Task goal -
Copy every line that holds the string "Tools" from the data below.

Stored items from a collection -
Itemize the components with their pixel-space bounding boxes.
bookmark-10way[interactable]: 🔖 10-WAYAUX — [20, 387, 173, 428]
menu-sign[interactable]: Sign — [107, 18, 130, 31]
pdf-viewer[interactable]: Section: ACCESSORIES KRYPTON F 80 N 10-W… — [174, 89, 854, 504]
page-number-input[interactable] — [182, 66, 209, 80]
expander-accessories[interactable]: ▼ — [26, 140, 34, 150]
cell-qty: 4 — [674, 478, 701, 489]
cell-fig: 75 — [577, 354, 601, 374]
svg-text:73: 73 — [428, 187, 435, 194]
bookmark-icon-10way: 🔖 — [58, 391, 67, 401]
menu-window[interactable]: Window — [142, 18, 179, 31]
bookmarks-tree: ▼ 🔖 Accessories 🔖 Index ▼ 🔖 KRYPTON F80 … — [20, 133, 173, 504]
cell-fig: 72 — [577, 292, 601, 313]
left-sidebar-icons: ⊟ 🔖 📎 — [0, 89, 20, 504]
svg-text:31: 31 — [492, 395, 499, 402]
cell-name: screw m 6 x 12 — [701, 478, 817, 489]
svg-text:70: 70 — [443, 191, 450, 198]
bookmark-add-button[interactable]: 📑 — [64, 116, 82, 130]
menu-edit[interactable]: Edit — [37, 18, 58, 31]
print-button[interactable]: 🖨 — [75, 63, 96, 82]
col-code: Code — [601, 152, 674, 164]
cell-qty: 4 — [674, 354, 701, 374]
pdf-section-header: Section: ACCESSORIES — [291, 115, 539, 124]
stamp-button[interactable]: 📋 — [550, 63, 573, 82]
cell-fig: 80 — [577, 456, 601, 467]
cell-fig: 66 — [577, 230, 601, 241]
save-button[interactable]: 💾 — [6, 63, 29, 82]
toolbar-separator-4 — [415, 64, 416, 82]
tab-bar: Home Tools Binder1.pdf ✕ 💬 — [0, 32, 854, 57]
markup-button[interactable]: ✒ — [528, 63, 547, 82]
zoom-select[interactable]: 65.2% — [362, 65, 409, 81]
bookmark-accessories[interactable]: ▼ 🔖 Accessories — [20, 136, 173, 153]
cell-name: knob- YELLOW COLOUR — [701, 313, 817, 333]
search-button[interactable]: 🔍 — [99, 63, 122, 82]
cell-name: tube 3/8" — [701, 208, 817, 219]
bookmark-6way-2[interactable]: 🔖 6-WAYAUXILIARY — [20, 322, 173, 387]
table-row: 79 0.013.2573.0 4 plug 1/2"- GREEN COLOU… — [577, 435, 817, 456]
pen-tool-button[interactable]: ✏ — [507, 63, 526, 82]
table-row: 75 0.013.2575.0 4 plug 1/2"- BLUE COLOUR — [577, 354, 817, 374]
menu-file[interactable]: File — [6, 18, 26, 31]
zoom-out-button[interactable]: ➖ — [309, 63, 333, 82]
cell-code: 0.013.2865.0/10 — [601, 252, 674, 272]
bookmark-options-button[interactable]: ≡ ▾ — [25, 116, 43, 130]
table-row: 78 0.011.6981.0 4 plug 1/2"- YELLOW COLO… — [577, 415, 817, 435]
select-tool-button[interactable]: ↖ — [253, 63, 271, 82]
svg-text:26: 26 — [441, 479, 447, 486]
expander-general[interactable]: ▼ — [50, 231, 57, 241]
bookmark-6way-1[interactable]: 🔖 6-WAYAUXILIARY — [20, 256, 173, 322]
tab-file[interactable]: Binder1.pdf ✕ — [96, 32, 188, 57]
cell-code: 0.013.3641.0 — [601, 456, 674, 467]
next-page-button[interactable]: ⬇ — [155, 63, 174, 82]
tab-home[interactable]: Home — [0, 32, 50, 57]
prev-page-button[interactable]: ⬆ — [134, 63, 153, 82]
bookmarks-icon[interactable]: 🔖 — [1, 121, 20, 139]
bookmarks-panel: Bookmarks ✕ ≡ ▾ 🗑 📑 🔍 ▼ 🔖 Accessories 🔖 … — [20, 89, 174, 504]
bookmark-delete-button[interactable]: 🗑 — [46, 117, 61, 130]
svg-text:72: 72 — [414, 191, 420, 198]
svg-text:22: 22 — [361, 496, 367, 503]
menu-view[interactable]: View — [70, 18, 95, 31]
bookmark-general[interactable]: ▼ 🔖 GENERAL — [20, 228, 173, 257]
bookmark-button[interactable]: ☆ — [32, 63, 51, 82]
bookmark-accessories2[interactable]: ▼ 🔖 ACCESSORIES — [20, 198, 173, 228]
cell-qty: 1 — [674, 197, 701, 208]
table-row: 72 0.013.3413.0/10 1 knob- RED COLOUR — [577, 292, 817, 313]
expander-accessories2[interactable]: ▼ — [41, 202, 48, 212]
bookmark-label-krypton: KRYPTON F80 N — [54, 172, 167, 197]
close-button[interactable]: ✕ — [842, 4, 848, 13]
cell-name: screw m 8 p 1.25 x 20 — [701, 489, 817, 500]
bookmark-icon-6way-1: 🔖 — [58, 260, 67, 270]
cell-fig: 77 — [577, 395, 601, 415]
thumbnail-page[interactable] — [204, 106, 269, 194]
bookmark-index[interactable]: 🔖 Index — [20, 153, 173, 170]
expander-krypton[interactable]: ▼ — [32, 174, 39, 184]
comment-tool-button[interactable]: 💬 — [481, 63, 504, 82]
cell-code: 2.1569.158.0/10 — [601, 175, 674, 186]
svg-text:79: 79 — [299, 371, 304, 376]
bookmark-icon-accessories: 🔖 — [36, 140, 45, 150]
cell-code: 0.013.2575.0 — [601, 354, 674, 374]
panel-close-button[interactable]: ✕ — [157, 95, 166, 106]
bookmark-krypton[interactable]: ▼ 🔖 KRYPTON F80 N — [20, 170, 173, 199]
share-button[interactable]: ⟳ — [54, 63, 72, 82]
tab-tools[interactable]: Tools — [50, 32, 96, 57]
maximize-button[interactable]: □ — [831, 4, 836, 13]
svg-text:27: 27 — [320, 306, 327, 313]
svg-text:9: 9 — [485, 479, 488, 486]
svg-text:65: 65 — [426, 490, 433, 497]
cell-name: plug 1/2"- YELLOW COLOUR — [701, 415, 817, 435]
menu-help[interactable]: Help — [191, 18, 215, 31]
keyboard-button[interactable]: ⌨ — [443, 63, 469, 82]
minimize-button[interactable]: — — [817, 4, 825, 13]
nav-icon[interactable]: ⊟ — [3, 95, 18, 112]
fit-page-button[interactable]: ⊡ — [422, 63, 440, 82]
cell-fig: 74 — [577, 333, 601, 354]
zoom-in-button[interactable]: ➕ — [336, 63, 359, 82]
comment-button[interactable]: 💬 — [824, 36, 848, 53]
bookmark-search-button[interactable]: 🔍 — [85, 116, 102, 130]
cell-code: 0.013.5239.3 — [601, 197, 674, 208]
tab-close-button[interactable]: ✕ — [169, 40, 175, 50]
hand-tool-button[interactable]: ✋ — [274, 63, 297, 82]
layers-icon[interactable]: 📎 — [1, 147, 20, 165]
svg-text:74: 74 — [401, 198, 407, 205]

Task answer -
tab-bar: Home Tools Binder1.pdf ✕ 💬 — [0, 32, 854, 57]
tab-tools[interactable]: Tools — [50, 32, 96, 57]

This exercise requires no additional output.